Roth was 22. The events of that day, May 23, caused nightmares for Cleeland, a seven-year NFL veteran from the University of Washington. And a shift in perspective.
"It's something that will be with me forever, watching something like that," Cleeland said. "You don't realize how lucky you are and how fortunate we are to have what we have. Even when you're out here (at practice), I try to tell myself, 'Man, I'm lucky that I'm out here.'
"Because you just never know. I consider myself a Christian. The Lord has a plan. Your time is when your time is, and you've just got to take advantage of it."
With that in mind, Cleeland has approached his second Rams training camp with renewed vigor. He has missed the last three practice days in Macomb with a hamstring injury, but had looked impressive early in camp.
"He's a very talented guy, and he's got terrific receiving skills," coach Mike Martz said. "The one thing that he was inconsistent on, and that he's completely established out here, is the physical aspect of it. He has been outstanding (blocking) in the running game.
"I'm a little disappointed he's gotten injured, but we'll get him back. It doesn't sound like it's anything significant."
For a while during the offseason, Martz and others at Rams Park wondered if Cleeland was interested in coming back at all. As an unrestricted free agent, Cleeland didn't respond to early Rams' efforts to re-sign him.
"We tried to convince him to come back," Martz said.

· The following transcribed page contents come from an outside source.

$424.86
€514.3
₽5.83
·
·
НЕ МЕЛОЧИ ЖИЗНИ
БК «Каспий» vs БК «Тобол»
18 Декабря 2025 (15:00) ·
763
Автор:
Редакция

Cleeland recalls things a bit differently.
"I wanted to come back right away," Cleeland said. "It wasn't my decision. I was told that the Rams were going to search around (at tight end). So I weighed my options. I enjoyed my free time."
He is co-president of Cleeland Roberson Construction company with his brother-in-law. So when he wasn't working out, he was working. He finished building his own house, and had two other houses in mid-construction.

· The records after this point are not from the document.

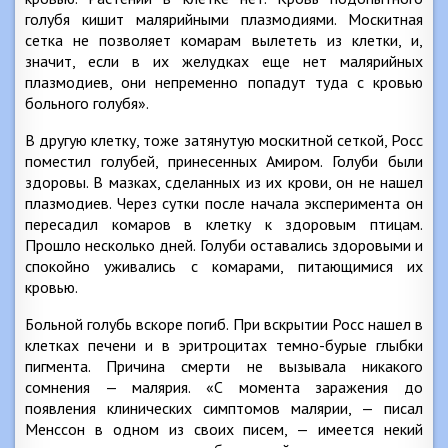
голубя кишит малярийными плазмодиями. Москитная
сетка не позволяет комарам вылететь из клетки, и,
значит, если в их желудках еще нет малярийных
плазмодиев, они непременно попадут туда с кровью
больного голубя».
В другую клетку, тоже затянутую москитной сеткой, Росс
поместил голубей, принесенных Амиром. Голуби были
здоровы. В мазках, сделанных из их крови, он не нашел
плазмодиев. Через сутки после начала эксперимента он
пересадил комаров в клетку к здоровым птицам.
Прошло несколько дней. Голуби оставались здоровыми и
спокойно уживались с комарами, питающимися их
кровью.
Больной голубь вскоре погиб. При вскрытии Росс нашел в
клетках печени и в эритроцитах темно-бурые глыбки
пигмента. Причина смерти не вызывала никакого
сомнения — малярия. «С момента заражения до
появления клинических симптомов малярии, — писал
Менссон в одном из своих писем, — имеется некий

And when Cleeland said "building," he meant it. At least in terms of his own home.
"I put a thousand square feet of my own cherry wood flooring in," Cleeland said. "I did trim work. I did drywall. I did deck building. I'm learning it all. You can't play football forever. You want to be able to take advantage of things. And building's great. I love to construct and build."
Cleeland was drawing interest from Seattle, and was getting ready to make a free-agent trip to Green Bay, when the Rams deal was finalized. He signed a one-year, $565,000 contract June 8, packed his guitar, and headed first to St. Louis and now Macomb.
Cleeland played in every game for the Rams last season as the No. 2 tight end, and finished with 10 catches for 145 yards.
There are only so many footballs to go around in an offense that includes Marshall Faulk, Torry Holt and Isaac Bruce. But Martz wants to take better advantage of Cleeland's pass-catching skills this season.
"He's definitely a guy that you have certain things in the game plan for every week," Martz said. "There's no question about that."
After one season in the Martz offense, Cleeland feels much better equipped to minimize mistakes and play a larger role.
"This is the toughest offense in the league, by far," said Cleeland, who also has played for New Orleans and New England. "Having a year under my belt in this offense has made a big difference, especially for me mentally, because I don't have to stress so much on a play. Right out of the huddle, I know where to go. It feels a lot better that way."